March 25th, 2009
10:20 AM ET

Wednesday money...

[cnn-photo-caption image=http://i2.cdn.turner.com/cnn/2009/images/03/25/art.fed.meeting.jpg]

Ali Velshi
CNN Chief Business Correspondent

What we saw happen in the hours after the Fed injected a trillion dollars into the economy last Wednesday was confirmed today.  Rates for a 30-year fixed mortgage dropped to 4.63%.

"Mortgage rates fell sharply to low levels not seen in six decades following the Federal Reserve's announcement on the Treasury bond and mortgage-backed securities purchase programs," the Mortgage Banker's Association reports.

But that's not all: on TOP of the uptick we saw on Monday in existing home sales, and on TOP of the banking plan that was finally detailed on Monday, orders for durable good were up.  Durable goods are manufactured goods that are built to last more than 3 years.  Everything from washing machines to military equipment.

After six straight months of decline, orders for durable goods suddenly rose, and rose unexpectedly.
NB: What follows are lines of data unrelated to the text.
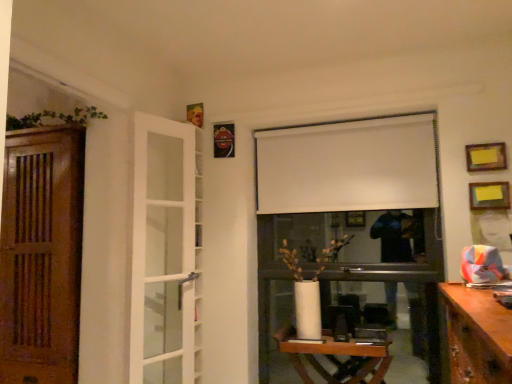 Question: Considering the positions of white glass door at left, the 2th door from the left, and metallic rectangular frame at upper center, which is counted as the first picture frame, starting from the back, in the image, is white glass door at left, the 2th door from the left, taller or shorter than metallic rectangular frame at upper center, which is counted as the first picture frame, starting from the back,?

Choices:
 (A) short
 (B) tall

Answer: (B)

Question: From the image's perspective, is white glass door at left, the 2th door from the left, positioned above or below metallic rectangular frame at upper center, the 1th picture frame when ordered from left to right?

Choices:
 (A) above
 (B) below

Answer: (B)

Question: Which of these objects is positioned farthest from the yellow paper at upper right, marked as the third picture frame in a left-to-right arrangement?

Choices:
 (A) wooden at left, placed as the 2th door when sorted from right to left
 (B) yellow paper at upper right, which is the 2th picture frame from front to back
 (C) metallic rectangular frame at upper center, which appears as the third picture frame when viewed from the right
 (D) white glass door at left, the first door when ordered from right to left
 (E) wooden table at center

Answer: (A)

Question: Which of these objects is positioned farthest from the wooden at left, placed as the 2th door when sorted from right to left?

Choices:
 (A) metallic rectangular frame at upper center, the 1th picture frame when ordered from left to right
 (B) white glass door at left, the 2th door from the left
 (C) yellow paper at upper right, marked as the first picture frame in a right-to-left arrangement
 (D) white matte curtain at upper center
 (E) yellow paper at upper right, which is the 2th picture frame from front to back

Answer: (E) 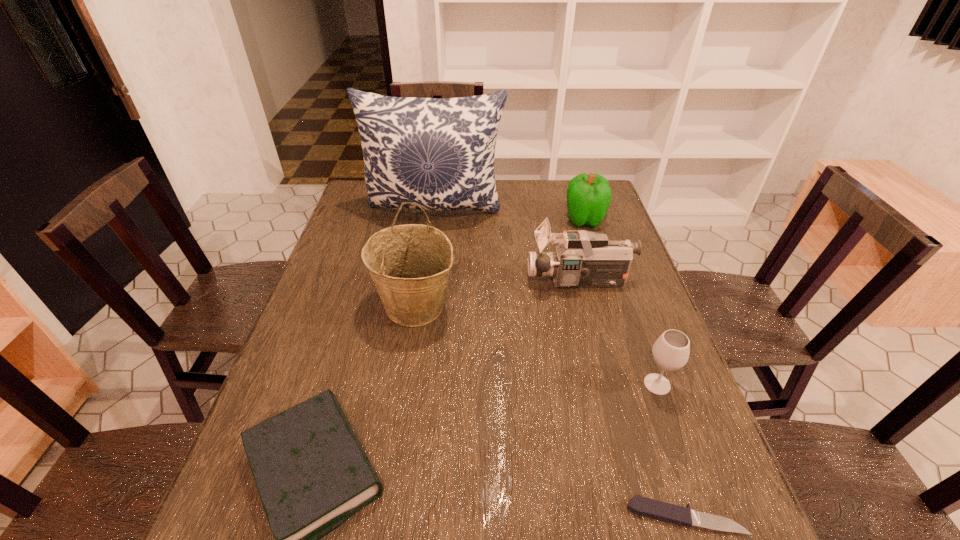 In order to click on vacant space located on the front-facing side of the camcorder in this screenshot , I will do `click(447, 281)`.

You are a GUI agent. You are given a task and a screenshot of the screen. Output one action in this format:
    pyautogui.click(x=<x>, y=<y>)
    Task: Click on the vacant area situated on the left of the bell pepper
    The height and width of the screenshot is (540, 960).
    Given the screenshot: What is the action you would take?
    pyautogui.click(x=472, y=220)

This screenshot has width=960, height=540. Identify the location of vacant position located 0.070m on the left of the third nearest object. (610, 384).

Locate an element on the screen. The image size is (960, 540). vacant space located on the back of the steak knife is located at coordinates (651, 411).

What are the coordinates of `cushion present at the far edge` in the screenshot? It's located at (438, 153).

Find the location of a particular element. Image resolution: width=960 pixels, height=540 pixels. bell pepper that is at the far edge is located at coordinates (588, 196).

At what (x,y) coordinates should I click in order to perform the action: click on object at the near edge. Please return your answer as a coordinate pair (x, y). Looking at the image, I should click on (658, 510).

Image resolution: width=960 pixels, height=540 pixels. I want to click on object that is at the left edge, so click(438, 153).

You are a GUI agent. You are given a task and a screenshot of the screen. Output one action in this format:
    pyautogui.click(x=<x>, y=<y>)
    Task: Click on the camcorder that is positioned at the right edge
    
    Given the screenshot: What is the action you would take?
    pyautogui.click(x=582, y=258)

You are a GUI agent. You are given a task and a screenshot of the screen. Output one action in this format:
    pyautogui.click(x=<x>, y=<y>)
    Task: Click on the bell pepper positioned at the right edge
    Image resolution: width=960 pixels, height=540 pixels.
    Given the screenshot: What is the action you would take?
    pyautogui.click(x=588, y=196) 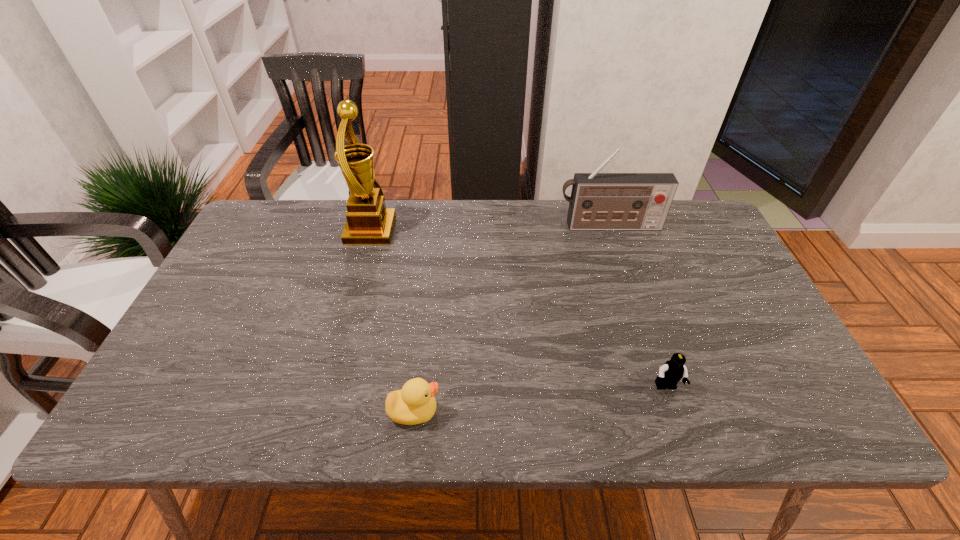 The width and height of the screenshot is (960, 540). Identify the location of the leftmost object. (369, 222).

This screenshot has width=960, height=540. I want to click on award, so click(369, 222).

Find the location of `radio receiver`. radio receiver is located at coordinates (599, 201).

This screenshot has width=960, height=540. I want to click on Lego, so click(x=670, y=373).

Image resolution: width=960 pixels, height=540 pixels. What are the coordinates of `duck` in the screenshot? It's located at [415, 403].

Where is `vacant area situated on the front-facing side of the leftmost object`? vacant area situated on the front-facing side of the leftmost object is located at coordinates (410, 231).

Locate an element on the screen. vacant area situated 0.380m on the front panel of the radio receiver is located at coordinates (643, 329).

Find the location of a particular element. The height and width of the screenshot is (540, 960). vacant space situated on the front-facing side of the Lego is located at coordinates (676, 416).

Image resolution: width=960 pixels, height=540 pixels. I want to click on free region located 0.380m at the beak of the duck, so click(617, 411).

Find the location of `award positioned at the far edge`. award positioned at the far edge is located at coordinates pyautogui.click(x=369, y=222). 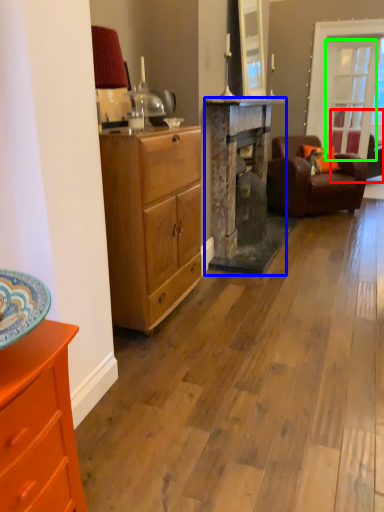 Question: Which is nearer to the studio couch (highlighted by a red box)? fireplace (highlighted by a blue box) or glass door (highlighted by a green box).

Choices:
 (A) fireplace
 (B) glass door

Answer: (B)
All of these things signal some change.  Markets should react positively.  BUT, remember that as we start to regain some ground on markets, some investors will sell off to capture their gains, and choppy water could lie ahead - and, because I want to use one more analogy - the economy is an oceanliner, not a speed boat, according to the President.

Filed under: Ali Velshi • Economy • Finance • U.S. Federal Reserve
soundoff (3 Responses)
  1. Jeanette

    I didn't see that article in the Post Dispatch.. If that's true, that is really discouraging and I agree is a real slap in all of our faces. They need to make loans so our economy will heal!!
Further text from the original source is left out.